This means that if $f$ is a function defined on $X$ and $A$
is a subset of $X$ then @{text "restrict(f,A)"} is a function
whith the same values as $f$, but whose domain is $A$.*}
text{*What is the inverse image of a set under a restricted fuction?*}
lemma func1_2_L1: assumes A1: "f:X->Y" and A2: "B⊆X"
shows "restrict(f,B)-``(A) = f-``(A) ∩ B"
proof -;
let ?g = "restrict(f,B)";
from A1 A2 have "?g:B->Y"
using restrict_type2 by simp;
with A2 A1 show "?g-``(A) = f-``(A) ∩ B"
using func1_1_L15 restrict_if by auto;
qed;
text{*A criterion for when one function is a restriction of another.
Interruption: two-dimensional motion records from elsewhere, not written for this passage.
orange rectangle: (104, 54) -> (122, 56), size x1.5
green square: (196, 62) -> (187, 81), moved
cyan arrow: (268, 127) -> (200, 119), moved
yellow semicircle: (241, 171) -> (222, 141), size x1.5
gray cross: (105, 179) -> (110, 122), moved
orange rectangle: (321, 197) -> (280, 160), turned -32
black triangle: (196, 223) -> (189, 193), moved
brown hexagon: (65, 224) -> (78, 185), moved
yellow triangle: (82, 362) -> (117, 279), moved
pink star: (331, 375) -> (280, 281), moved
The lemma below provides a result useful in the actual proof of the
criterion and applications.*}
lemma func1_2_L2:
assumes A1: "f:X->Y" and A2: "g ∈ A->Z"
and A3: "A⊆X" and A4: "f ∩ A×Z = g"
shows "∀x∈A. g`(x) = f`(x)"
proof;
fix x assume "x∈A"
with A2 have "⟨ x,g`(x)⟩ ∈ g" using apply_Pair by simp;
with A4 A1 show "g`(x) = f`(x)" using apply_iff by auto;
qed;
text{*Here is the actual criterion.*}
lemma func1_2_L3:
assumes A1: "f:X->Y" and A2: "g:A->Z"
and A3: "A⊆X" and A4: "f ∩ A×Z = g"
shows "g = restrict(f,A)"
proof;
from A4 show "g ⊆ restrict(f, A)" using restrict_iff by auto;
show "restrict(f, A) ⊆ g"
proof;
fix z assume A5:"z ∈ restrict(f,A)"
then obtain x y where D1:"z∈f ∧ x∈A ∧ z = ⟨x,y⟩"
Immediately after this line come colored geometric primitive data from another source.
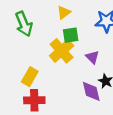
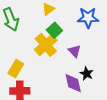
green square: (71, 35) -> (54, 30), turned -35

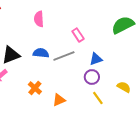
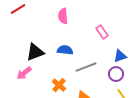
gray line: (64, 56) -> (86, 67), moved

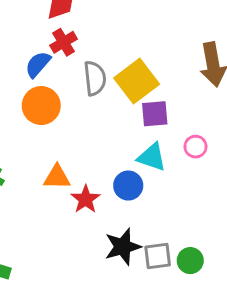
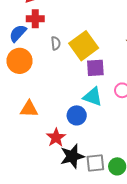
red cross: (64, 42) -> (35, 19), turned 30
gray semicircle: (95, 78) -> (56, 43), size x0.6
red star: (86, 199) -> (56, 138), moved

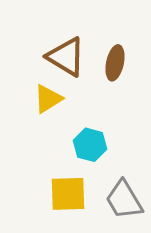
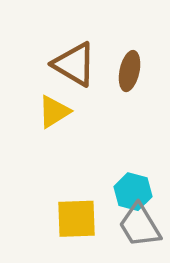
cyan hexagon: (90, 145) -> (133, 192), moved

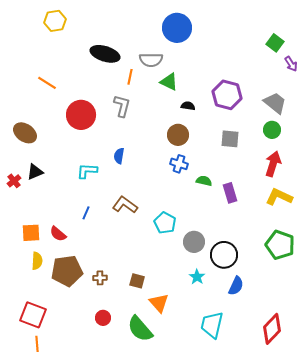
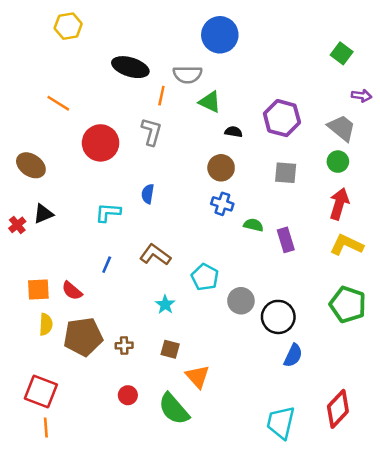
purple arrow: (291, 64) -> (362, 96), moved, turned -49
cyan star: (197, 277) -> (165, 304), moved
cyan trapezoid: (212, 325) -> (281, 423), moved

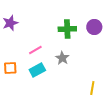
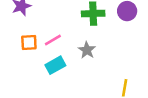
orange square: (10, 68) -> (29, 43), moved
using restrict_iff by auto;
with A1 have "y = f`(x)" using apply_iff by auto;
with A1 A2 A3 A4 D1 have "y = g`(x)" using func1_2_L2 by simp;
with A2 D1 show "z∈g" using apply_Pair by simp;
qed;
qed;
text{*Which function space a restricted function belongs to?*}
lemma func1_2_L4:
assumes A1: "f:X->Y" and A2: "A⊆X" and A3: "∀x∈A. f`(x) ∈ Z"
shows "restrict(f,A) : A->Z"
proof -;
let ?g = "restrict(f,A)"
from A1 A2 have "?g : A->Y"
using restrict_type2 by simp;
moreover {
fix x assume "x∈A"
with A1 A3 have "?g`(x) ∈ Z" using restrict by simp};
ultimately show ?thesis by (rule Pi_type);
qed;
text{*A simpler case of @{text "func1_2_L4"}, where
the range of the original and restricted function are the same.
*}
corollary restrict_fun: assumes A1: "f:X->Y" and A2: "A⊆X"
shows "restrict(f,A) : A -> Y"
proof -
from assms have "∀x∈A. f`(x) ∈ Y" using apply_funtype
by auto;
with assms show ?thesis using func1_2_L4 by simp;
qed
text{*A composition of two functions is the same as
composition with a restriction.*}
lemma comp_restrict:
assumes A1: "f : A->B" and A2: "g : X -> C" and A3: "B⊆X"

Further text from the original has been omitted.